Glossary of Commonly Used Terms in Auto-Immune Disorders

A:

Actemra; (Tocilizumab) is a biologic medication. It functions by blocking the effects of interleukin 6 a mediator of inflammation. Tocilizumab is given by IV infusion once every four weeks.

Adult Onset Still’s Disease; is a rare form of autoimmune inflammatory arthritis. It presents with high spiking fevers, joint and muscle pain, a salmon colored rash, and other symptoms of systemic inflammation. Its cause is unknown. The diagnosis is based on the presence of specific clinical features. There are no single blood tests that confirm the diagnosis.

Arcalyst; (Rilonacept) is an interleukin inhibitor. It works by binding to interleukin 1 preventing it from activating lymphocytes of the immune system. Rilonacept is given by intravenous infusion weekly.

ANA Test; measures the pattern and amount of autoimmune bodies (antibodies manufactured by the immune system directed against one or more of the individuals proteins). ANA titers of greater than 1:40 may be indicative of autoimmune disease.

Anemia; a condition in which the body does not have the normal levels of healthy red blood cells appropriate for one’s age and sex.

B:

Biologics; a class of medications used for the treatment of autoimmune diseases. Biologic medications are designed to inhibit specific components or actions of the immune system. These components (such as interleukins or capital TNF’s) have critical roles in activating and modulating the inflammatory process.

C:

Canikinumab; (Ilaris) is a biologic medication which is attaches to interleukin 1– B. Ilaris prevents interleukin 1-B from interacting on the interleukin 1 receptor site present on targeted cells of the immune system.

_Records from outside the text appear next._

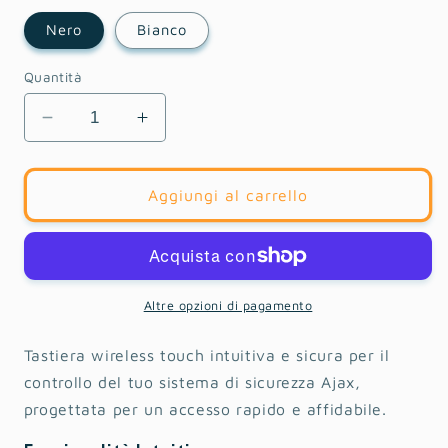
Nero
Bianco
Quantità
Diminuisci
Aumenta
quantità
quantità
per
per
KeyPad
KeyPad
Aggiungi al carrello
Altre opzioni di pagamento
Tastiera wireless touch intuitiva e sicura per il
controllo del tuo sistema di sicurezza Ajax,
progettata per un accesso rapido e affidabile.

Carpal Ankylosis; a condition in which there is progressive loss of the articular cartilage on the surface of the carpal (wrist) bones resulting in pain and stiffness with motion or at rest. The condition can progress to carpal fusion, which is complete loss of the joint space between the carpal bones.

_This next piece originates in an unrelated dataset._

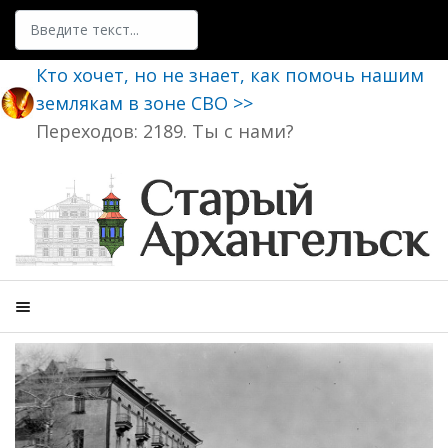
Поиск
Кто хочет, но не знает, как помочь нашим
землякам в зоне СВО >>
Переходов: 2189. Ты с нами?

Cervical Ankylosis; a condition in which there is progressive loss of articular cartilage on the articular surfaces of the cervical vertebrae. This results in cervical arthritis with associated pain, stiffness, possible instability, and possibly nerve impairment

Cholestatic Hepatitis; is a condition in which there is an inability of the hepatocyte (liver cells) to actively secrete bile into the biliary system (bile ducts). The components of bile re-enter into the bloodstream resulting in symptoms that include jaundice and itching.

CRP; C–reactive protein is a protein found in blood that is synthesized by the liver. C–reactive protein levels in the blood increase in inflammatory conditions such as infections, malignancies, tissue injury, and autoimmune conditions.

D:

Dermatographism; is a disorder of the skin in which the skin becomes locally raised and inflamed when stroked, scratched, and/or rubbed. It is thought to result from a disorder of the mast cells with enhanced histamine release.

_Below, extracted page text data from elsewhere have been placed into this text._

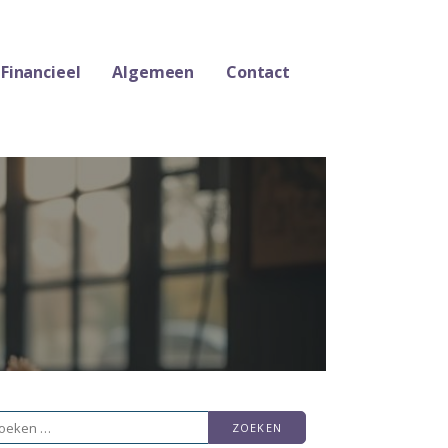
Financieel
Algemeen
Contact
eken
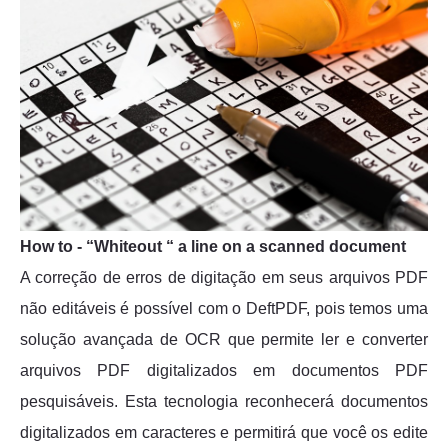
How to - “Whiteout “ a line on a scanned document
A correção de erros de digitação em seus arquivos PDF
não editáveis é possível com o DeftPDF, pois temos uma
solução avançada de OCR que permite ler e converter
arquivos PDF digitalizados em documentos PDF
pesquisáveis. Esta tecnologia reconhecerá documentos
digitalizados em caracteres e permitirá que você os edite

Diagnosis of Exclusion; a medical condition which is identified by a process of elimination, i.e. its presence cannot be established with complete confidence from physical examination or definitive testing.

DMARDS; (disease modifying anti-rheumatic drugs) are a class of drugs used to slow the progression of joint damage from rheumatoid arthritis. DMARD’S are also referred to as immunosuppressive drugs or slow acting anti-rheumatic drugs (SAARDS).

E:

Effusion; a condition in which excess amounts of food are accumulated between  like biologic layers, i.e., pleural effusion’s in the lung, synovial effusions in the knee, and\or pericardial effusions in the pericardium surrounding the heart

Enbrel; (Etanercept) is a biologic medication used to treat autoimmune diseases. It is classified as a TNF blocker. It is given by a self-administered injection weekly.

Erosive Arthritis; is a condition that results from uncontrolled inflammation involving the lining cells of the joint (synovial cells). This results in the enhanced loss of the cartilage surface which forms the specialized terminations of the bones comprising the joints.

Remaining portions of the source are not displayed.